Last week, the Prime Minister and the Taoiseach walked away from the cross-party talks with what appeared to be disillusionment and disgust. How do they think the rest of us feel?
The Good Friday Agreement established the political institutions that are now at stake as part of the cross-party talks involving the five Executive parties. I turned 18 in 1998 and the referendum was my first ever vote. I voted yes, to peace, devolution and cross-community, cross-party co-operation.
For many years I really believed it was two steps forwards, one step back. In other words, progress was frustratingly slow, but at least there was progress.
Until the flags protests at the end of 2012; or perhaps more accurately, until the DUP lost their Westminster seat in east Belfast to Alliance.

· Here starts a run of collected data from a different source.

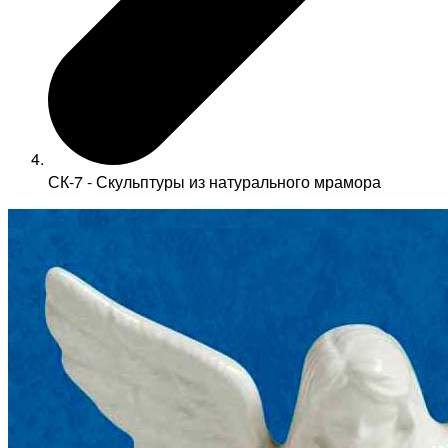
СК-7 - Скульптуры из натурального мрамора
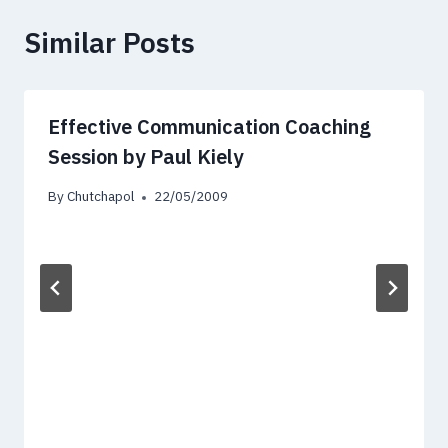
Similar Posts
Effective Communication Coaching
Session by Paul Kiely
By
Chutchapol
22/05/2009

The irony being that the success of a cross-community party has arguably done more to destabilise the political institutions of Northern Ireland than any other event since 2007.

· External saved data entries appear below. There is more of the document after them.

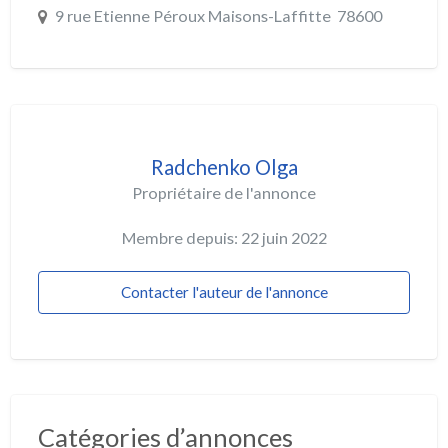
9 rue Etienne Péroux Maisons-Laffitte 78600
Radchenko Olga
Propriétaire de l'annonce
Membre depuis: 22 juin 2022
Contacter l'auteur de l'annonce
Catégories d’annonces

It would appear that progress in Northern Ireland was conditional; forward steps could be taken as long as the DUP and Sinn Fein did not have to pay an electoral price in the same way the UUP and the SDLP had post-GFA.
And this is where I get as frustrated as any other citizen shouting at the TV. All sight seems to have been lost of the common good of the people of Northern Ireland. The question should not be "Is this what we wanted, is this a deal that will increase our vote"? Instead the question must be "Is this deal better for all the people of Northern Ireland than no deal?"

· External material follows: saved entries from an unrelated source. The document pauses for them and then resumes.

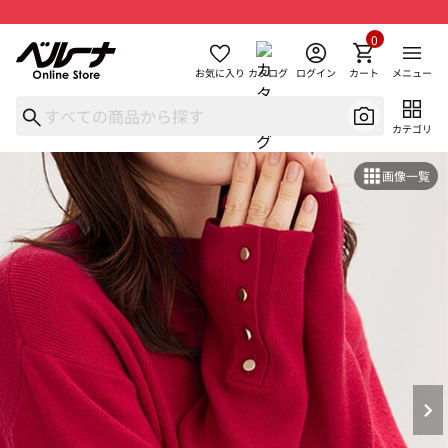
0
お気に入り
カタログ
ログイン
カート
メニュー
カテゴリ
画像一覧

A deal based on compromise, give and take, something for everyone and everything for no one, may mean parties having to face a backlash from their core vote. But the alternative is further disillusionment, despair and distrust. Parties may protect their vote but in turn they (further) damage the legitimacy of politics in Northern Ireland.
And if the potential backlash really is too much to bear - give the people the responsibility back. Give them the power back. Publish your best compromise and put it to a vote. Let us all decide if the compromises are worth making - share the power and the responsibility.